Note that the Euclidean step requires that $|u|$ and $|v|$ be minimal. This means that of all the possible unique pairs, $(u,v)$ be chosen such that

$
-\frac{|a|}{d} < v \text{sign}(b) \leq 0 \text{ and } 1 \leq u \text{sign}(a) \leq \frac{|b|}{d}
$

My algorithm for calculating the minimum $|u|$ and $|v|$ therefore consists of the following:

$
d, u, v = \text{XGCD}(a_{i,k},a_{i,j}); \text{// Using XGCD defined by Magma} \\
x_{0} \leftarrow u \\
y_{0} \leftarrow v \\
\text{if } (u = 0) \text{ or } (v = 0) then \\
\text{ for } i \leftarrow 0 \text{ to } d \text{ do} \\
\indent\text{ } u \leftarrow x_{0} – i \times b / d \\
\indent\text{ } v \leftarrow y_{0} + i \times a / d \\
\indent\text{ if } -\frac{|a|}{d} < v \leq 0 \text{ and } 1 \leq u \leq \frac{|b|}{d} \text{ then} \\
\indent\indent\text{ break} \\
\indent\text{ end if} \\
\text{ end for} \\
\text{end if} \\
\text{return } d, u, v \\
$

Here, I have assumed that Magma's XGCD returns the correct sign for $u$ and $v$.
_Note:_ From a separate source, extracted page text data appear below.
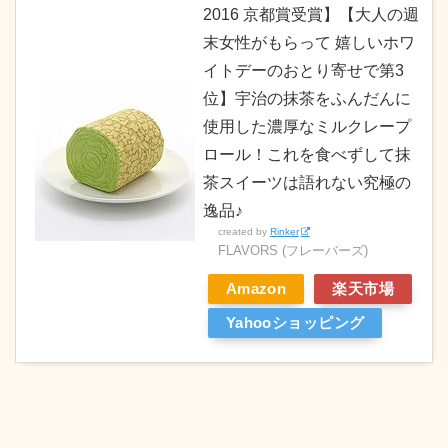
2016 京都賞受賞】【大人の週
末女性がもらって 嬉しいホワ
イトデーのおとり寄せで第3
位】宇治の抹茶をふんだんに
使用した濃厚なミルクレープ
ロール！これを食べずして抹
茶スイーツは語れない究極の
逸品♪
created by
Rinker
FLAVORS (フレーバーズ)
Amazon
楽天市場
Yahooショッピング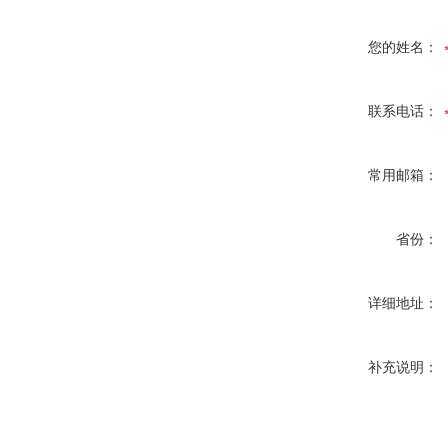
您的姓名：
联系电话：
常用邮箱：
省份：
详细地址：
补充说明：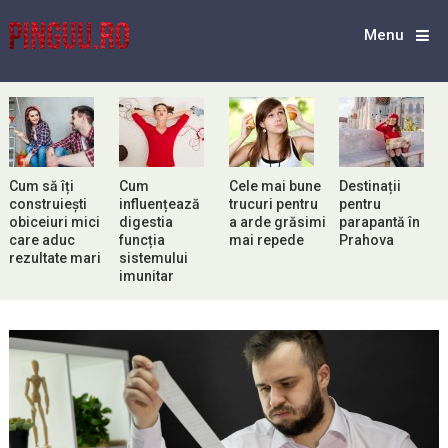
Menu
Cum să îți
Cum
Cele mai bune
Destinații
construiești
influențează
trucuri pentru
pentru
obiceiuri mici
digestia
a arde grăsimi
parapantă în
care aduc
funcția
mai repede
Prahova
rezultate mari
sistemului
imunitar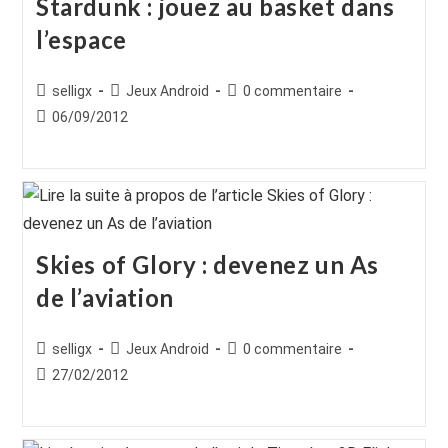
Stardunk : jouez au basket dans
l’espace
Auteur/autrice
Post
Commentaires
selligx
Jeux Android
0 commentaire
de
category:
de
Publication
06/09/2012
la
la
publiée :
publication :
publication :
Skies of Glory : devenez un As
de l’aviation
Auteur/autrice
Post
Commentaires
selligx
Jeux Android
0 commentaire
de
category:
de
Publication
27/02/2012
la
la
publiée :
publication :
publication :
To test this algorithm, I am using the following sample matrix as input to the procedure:

$
\left(
\begin{array}{rrrr}
10 & 0 & 1 & 0 \\
-2 & -2 & 2 & 1 \\
-2 & -1 & 3 & -1 \\
4 & -6 & -2 & 0 \\
\end{array}
\right)
$

I expect the following output from the procedure:

$
\left(
\begin{array}{rrrr}
33 & 12 & 12 & 11 \\
0 & 6 & 5 & 1 \\
0 & 0 & 1 & 0 \\
0 & 0 & 0 & 2 \\
\end{array}
\right)
$

Instead, I am getting the following output:

$
\left(
\begin{array}{rrrr}
3168 & 48 & 48 & 47 \\
0 & 24 & 22 & 18 \\
0 & 0 & 2 & 1 \\
0 & 0 & 0 & 2 \\
\end{array}
\right)
$

It is apparent that there is no problem with the steps that reduce the lower triangular part of the matrix, nor with the steps that reduce the upper triangular part of the matrix (that is, the Final Reduction steps). The problem therefore lies with the Euclidean step.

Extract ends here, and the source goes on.